Scrub Secrets Before Publishing Docs — Free Pre-Publish Check

How to pre-publication secret scrub for markdown

Step 1
Run your CI secret scanner first — gitleaks or trufflehog catches high-entropy strings and provider prefixes (sk-, ghp_, xoxb-) this tool has no patterns for. Treat their output as the authoritative gate.
Step 2
Open the redactor for the readable pass — Go to /markdown-tools/md-secret-redactor and paste or drop the final draft of the doc you are about to publish.
Step 3
Set scope to match where your secrets live — Leave scanAll off for code-sample-only docs.
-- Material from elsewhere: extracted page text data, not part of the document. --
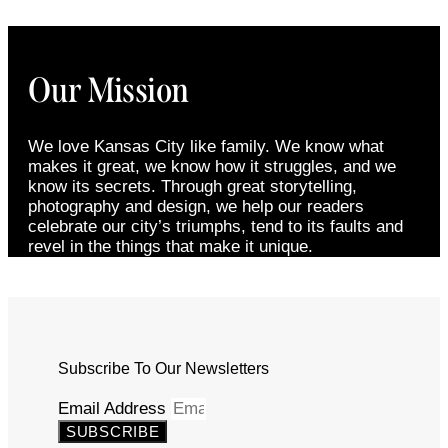
Our Mission
We love Kansas City like family. We know what
makes it great, we know how it struggles, and we
know its secrets. Through great storytelling,
photography and design, we help our readers
celebrate our city’s triumphs, tend to its faults and
revel in the things that make it unique.
Subscribe To Our Newsletters
Email Address
SUBSCRIBE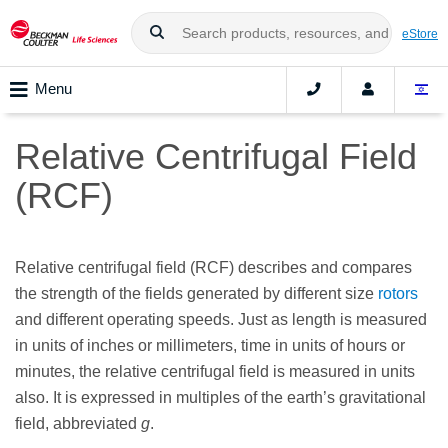
eStore
Menu
Relative Centrifugal Field
(RCF)
Relative centrifugal field (RCF) describes and compares
the strength of the fields generated by different size
rotors
and different operating speeds. Just as length is measured
in units of inches or millimeters, time in units of hours or
minutes, the relative centrifugal field is measured in units
also. It is expressed in multiples of the earth’s gravitational
field, abbreviated
g
.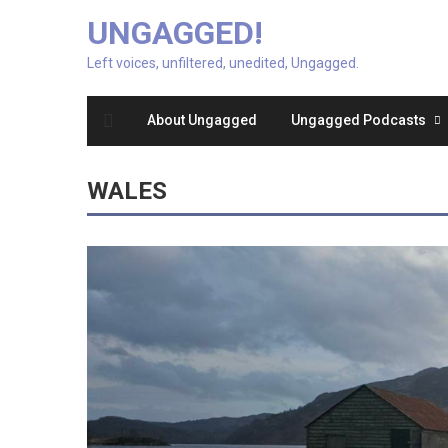
UNGAGGED!
Left voices, unfiltered, unedited, Ungagged.
About Ungagged
Ungagged Podcasts
WALES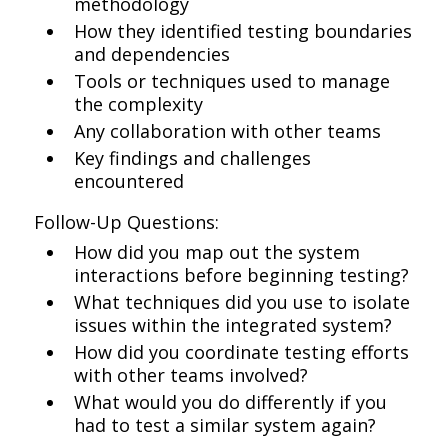
methodology
How they identified testing boundaries
and dependencies
Tools or techniques used to manage
the complexity
Any collaboration with other teams
Key findings and challenges
encountered
Follow-Up Questions:
How did you map out the system
interactions before beginning testing?
What techniques did you use to isolate
issues within the integrated system?
How did you coordinate testing efforts
with other teams involved?
What would you do differently if you
had to test a similar system again?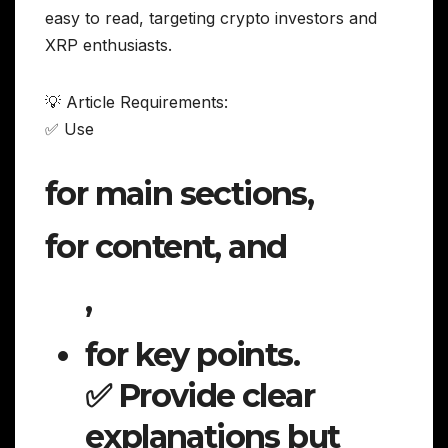
easy to read, targeting crypto investors and
XRP enthusiasts.
💡 Article Requirements:
✅ Use
for main sections,
for content, and
,
for key points.
✅ Provide clear
explanations but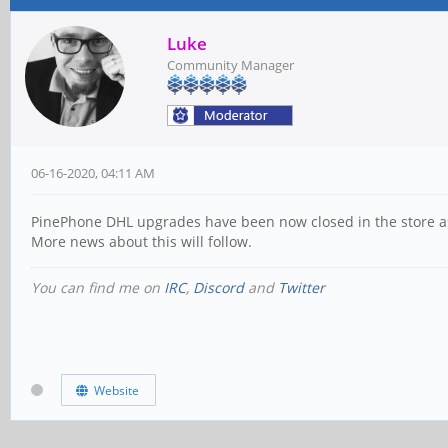
Luke
Community Manager
06-16-2020, 04:11 AM
PinePhone DHL upgrades have been now closed in the store as
More news about this will follow.
You can find me on
IRC
,
Discord
and
Twitter
Website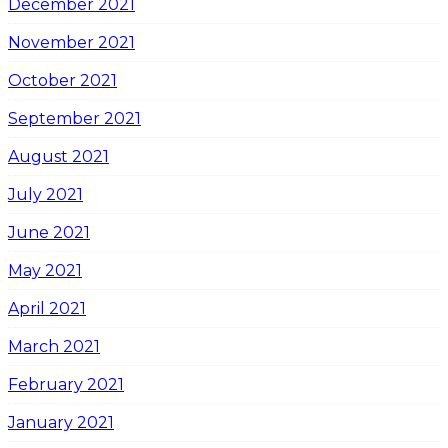
December 2021
November 2021
October 2021
September 2021
August 2021
July 2021
June 2021
May 2021
April 2021
March 2021
February 2021
January 2021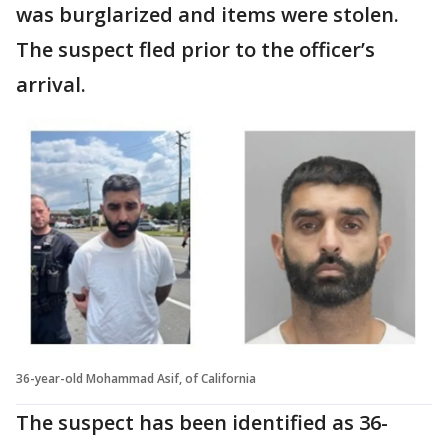
was burglarized and items were stolen.
The suspect fled prior to the officer’s
arrival.
36-year-old Mohammad Asif, of California
The suspect has been identified as 36-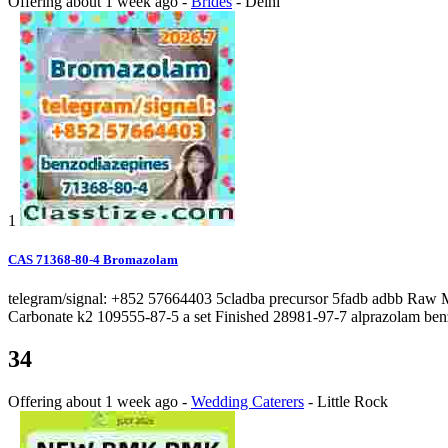
Offering
about 1 week ago
-
Brides
-
Delhi
1
CAS 71368-80-4 Bromazolam
telegram/signal: +852 57664403 5cladba precursor 5fadb adbb Raw 
Carbonate k2 109555-87-5 a set Finished 28981-97-7 alprazolam ben
34
Offering
about 1 week ago
-
Wedding Caterers
-
Little Rock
Enable it when credentials might appear in prose, inline backtick spans, or headings (e.g. a quickstart that says Your token is ... in a sentence).
Step 4
Run and confirm placeholders appear — Matches become [REDACTED], [REDACTED_AWS_KEY], [REDACTED_JWT], or [REDACTED_PRIVATE_KEY]. Their presence confirms the corresponding pattern fired.
Step 5
Grep for the prefixes the tool cannot match — Search the scrubbed doc for sk-, ghp_, xoxb-, sk_live_, and 40-char base64 blobs. None of these are detected unless keyword-prefixed.
Step 6
Rotate, commit, publish — Any real credential you found is compromised the moment it was committed — rotate it. Then commit the scrubbed Markdown and publish.

What the redactor actually detects

The five regex patterns the redactor applies, in the exact order it applies them, taken from lib/markdown/markdown-engine.ts. There are no other patterns — anything not matched here is left untouched.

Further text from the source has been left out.